Another important thing is to make prototypes in an early phase. This makes an idea tangible and easier to discuss, question and analyze choices. It is also possible to evaluate prototypes between others and make improvements. Do you remember when you was a child and liked to play and build things. Design thinking lets you go back to your childhood and build new space shuttles or something less.
Design thinking is human-centered: we use our emphaty and understanding of people to design experiences that create opportunities for active engagement and participation. Tim Brown wrote also a story of Bill Moggridge who told him when he was a freshman that ”Designing is verbs, not nouns”. To my mind this tells it all: a good designer thinks more about doing solutions than concentreting on just products and conclusions. Desirability – Feasibility – Viability triad or approach is after all a consumer-centered perspective. Old, established companies have a large customer base and it means that by learning from customers straight on, new ideas and products are easier to bring to market to the old ones.
Two of the workers in IDEO (the company Tim Brown works for) are Diego Rodriguez and Ryan Jacoby, both having an MBA. They have made categories of different ways to innovate. If you make improvements for existing users and existing offerings it means changes (incremental), if you make new offerings to existing users you make extensions (evolutionary).

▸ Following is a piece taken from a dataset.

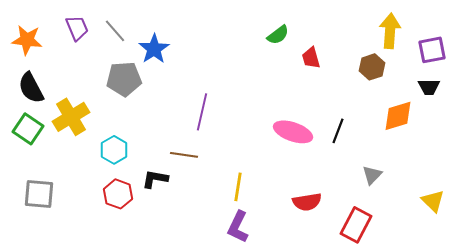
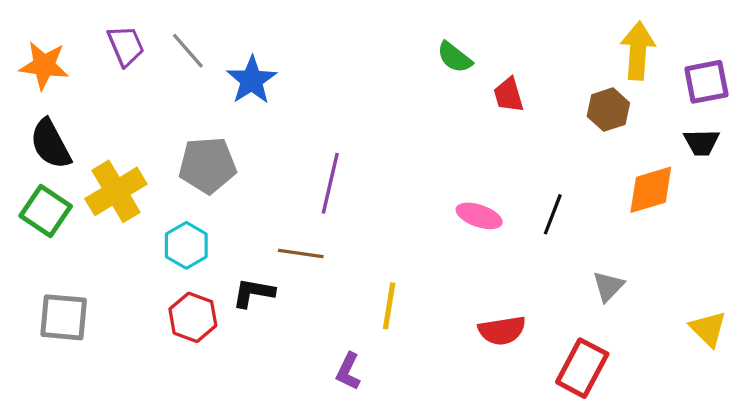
green semicircle: (278, 35) -> (455, 57), turned 75
gray pentagon: (124, 79) -> (208, 165), moved
pink ellipse: (293, 132) -> (479, 216), size x0.7
purple L-shape: (238, 227) -> (348, 371), moved, size x0.7

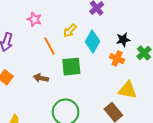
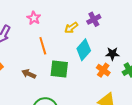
yellow arrow: (70, 31) -> (71, 28), moved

If the target is new users and only changes to existing offerings you make adaptions (evolutionary) and if you make new offerings for them you create something new (revolutionary). I found it rewarding to hear that innovation can be small steps and sometimes changing the whole game. This comes by examples (read from book).
How to start implementing design thinking in your organization? It's usually better to start with your own employees and maybe get an outside facilitator after Tim Brown. Usually this means that you have one demo project where you can count qualitative and quantitive measures. It worths while to let people know about this: the viral channels are incredible way to let people know. You must also think the whole system, it means bigger opportunities. Don't think too big, start with small steps.
Also in this book it was a finding that our education system doesn't encourage to design thinking. But we should change our way of doing business. The big benefits are that this approach is close to customers where the ideas actually come from, it encourages to fail early and fail often (prototype quickly to see if there's a business case) and you can use it to learn more of your extreme users (they're a creative asset for you). It's also important to mix groups (inspirations from others) and mix innovations (incremental, revolutionary and evolutionary innovations work all in different situations). A good thing is to give budget to ideas or projects that challenge the old ways. To start inside the company, let the buzz come and people talk openly on their findings and ideas. This will change the company. And don't forget to give honor to great thinkers, even if they come outside the company.